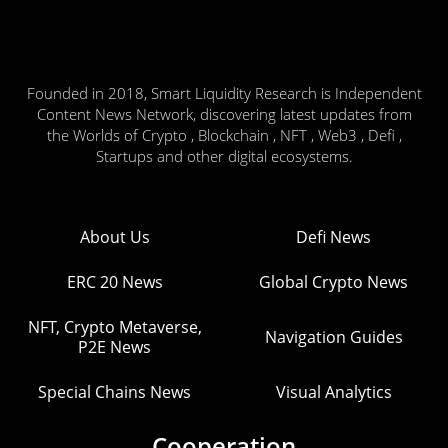
Founded in 2018, Smart Liquidity Research is Independent
Content News Network, discovering latest updates from
the Worlds of Crypto , Blockchain , NFT , Web3 , Defi ,
Startups and other digital ecosystems.
About Us
Defi News
ERC 20 News
Global Crypto News
NFT, Crypto Metaverse,
Navigation Guides
P2E News
Special Chains News
Visual Analytics
Cooperation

TASK BRIEF>
Please write out every entry exactly, but skip the pictures.

THE COMPLETED TASK>
Founded in 2018, Smart Liquidity Research is Independent
Content News Network, discovering latest updates from
the Worlds of Crypto , Blockchain , NFT , Web3 , Defi ,
Startups and other digital ecosystems.
About Us
Defi News
ERC 20 News
Global Crypto News
NFT, Crypto Metaverse,
Navigation Guides
P2E News
Special Chains News
Visual Analytics
Cooperation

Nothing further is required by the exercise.